▶ _EXERCISE_
All that is needed is every line of the listing below that has "какие".

------------------------------------------------------------------------

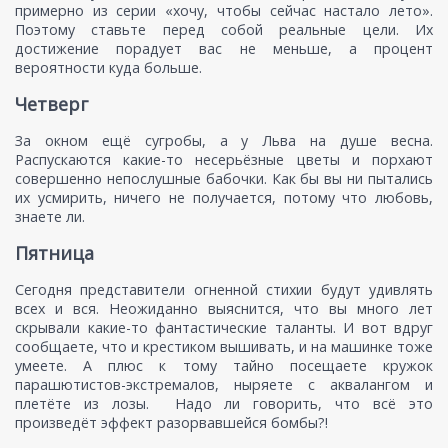
примерно из серии «хочу, чтобы сейчас настало лето».
Поэтому ставьте перед собой реальные цели. Их
достижение порадует вас не меньше, а процент
вероятности куда больше.
Четверг
За окном ещё сугробы, а у Льва на душе весна.
Распускаются какие-то несерьёзные цветы и порхают
совершенно непослушные бабочки. Как бы вы ни пытались
их усмирить, ничего не получается, потому что любовь,
знаете ли.
Пятница
Сегодня представители огненной стихии будут удивлять
всех и вся. Неожиданно выяснится, что вы много лет
скрывали какие-то фантастические таланты. И вот вдруг
сообщаете, что и крестиком вышивать, и на машинке тоже
умеете. А плюс к тому тайно посещаете кружок
парашютистов-экстремалов, ныряете с аквалангом и
плетёте из лозы. Надо ли говорить, что всё это
произведёт эффект разорвавшейся бомбы?!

------------------------------------------------------------------------

▶ _ANSWER FOR THIS EXERCISE_
Распускаются какие-то несерьёзные цветы и порхают
скрывали какие-то фантастические таланты. И вот вдруг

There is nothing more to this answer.